Bu hikaye anlatılırken gecenin nasıl geçtiğini anlayamadık derken konu konuyu açar misali oturanlardan sait amca diye biri hemen başından geçtiğini iddia ettiği bir olayı anlattı.  Sait amca  anlatırken biz daha  beter  korku girdabına  gömüldük; Sait amca bizim köyümüz ile Söğütlü köyü arasında bulunan ve hiç  tekin olmayan bir dereden bahsetti.  Bu dere  cıvarında  cinlerin ini olduğu ve insanlar buradan geçerken  cinler bu  insanların karşısına hayvan veya yaşlı insan kılına girerek çıkarmış. Bizim eskiden beri  Xuli kork dediğimiz Bu dereye uğramadan başka yerden  geçmek için yolu  en az iki kilometre uzatmak gerekir. Ya bu dereden geçeceksin yada  yolunu uzatacaksın. Sait amca  o anda ortama hakim olan  korku  psikolojisi içindeki bizlere  hava atarcasına  başladı anlatmaya.

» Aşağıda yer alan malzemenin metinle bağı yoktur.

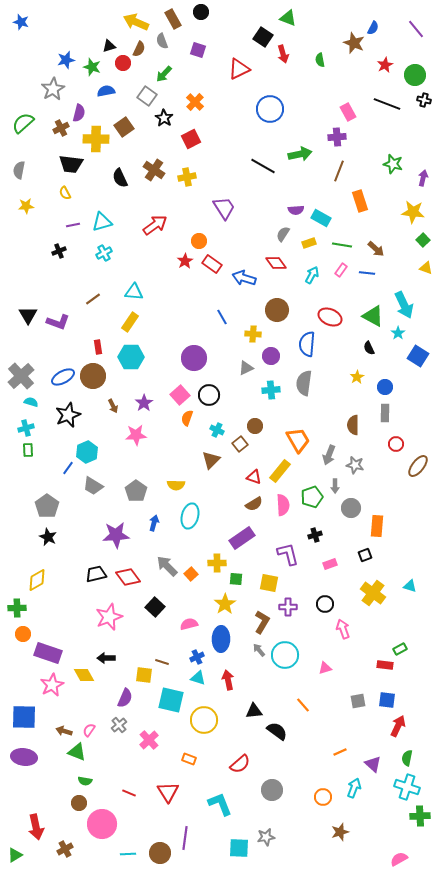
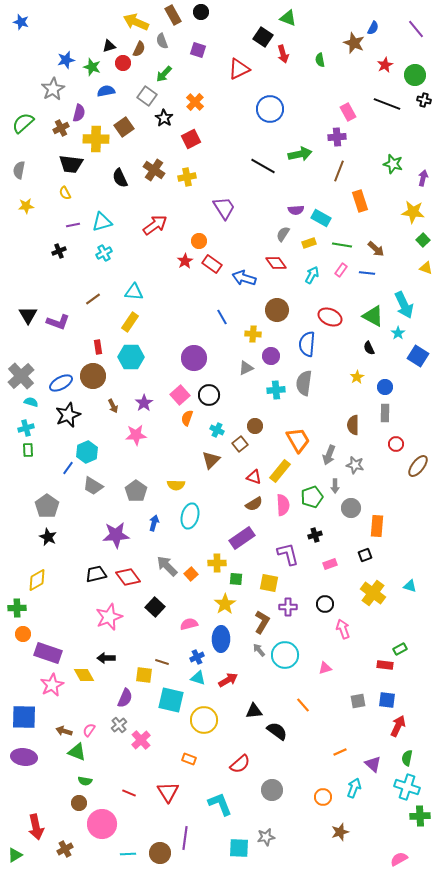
brown rectangle at (173, 19): moved 4 px up
blue ellipse at (63, 377): moved 2 px left, 6 px down
cyan cross at (271, 390): moved 5 px right
red arrow at (228, 680): rotated 72 degrees clockwise
pink cross at (149, 740): moved 8 px left
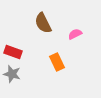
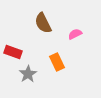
gray star: moved 16 px right; rotated 24 degrees clockwise
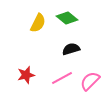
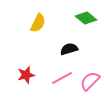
green diamond: moved 19 px right
black semicircle: moved 2 px left
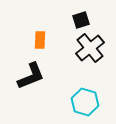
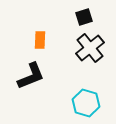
black square: moved 3 px right, 3 px up
cyan hexagon: moved 1 px right, 1 px down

 Diyorki; bir gece ben söğütlüden  geliyorum geldim  bahsi geçen  dereyi  tam geçecektim ki baktım ay ışığında bir keçi yavrusu yolun ortasında duruyor  hemen eğildim aldım onu atımın terkisine yola devam ettim. O anda bizde içimizden sait amca ne kadar cesaretli, gündüz geçmeye cesaret etmediğimiz dereden gece geçiyor diye düşünürken , Sait Amca devam etti ve dediki vallahi billahi  keçiyi atımın terkisine aldıktan sonra merak ettim acaba erkek mi dişimi diye ve elimi  hayvanın apış aralarına götürdüğümde hayvan bana dönüp “Merıf desté xwe nade héliké caméra” Yani anlamı şudur; “İnsan erkek adamın  hayalarını ellemez” yemin ederim  o anda hayvanı atımın terkisinden atıp köye kadar at sürerek arkama bakmadım ve bir daha da gece  oradan yalnız geçmedim. Gündüz geçtiğimde  mutlaka yanıma biri olurdu. Diye hikayesini bitirirken Dedemin  Babama  yıllar önce  Erivanda iken anlattığı bir hikaye geldi;

Hikaye şöyle idi; Dedem Ervanda yaşarken yazın Elegez dağına yaylaya giderlerlermiş, Ve köyde  yaz boyunca bir kaç hizmetçi veya yaşlıdan başka kimse kalmazmış. Dedem bir gün yayladan köye  bir iş için gelmiş  , evin kapısını açarken  öğle vakti damdaki kulek dediğimiz bacadan güneş ışığı  ortalığı  aydınlatmış ancak giriş ve odanın   kenar kısımları biraz karanlıkmış; dedem demişki baktım karanlık köşede   bir çocuk ayakta duruyor. Beyaz kıras dediğimiz uzun bir gömlek varmıdı üstünde dik dik bana bakıyordu.  kimsin diye sorduğumda  cevap vermedi.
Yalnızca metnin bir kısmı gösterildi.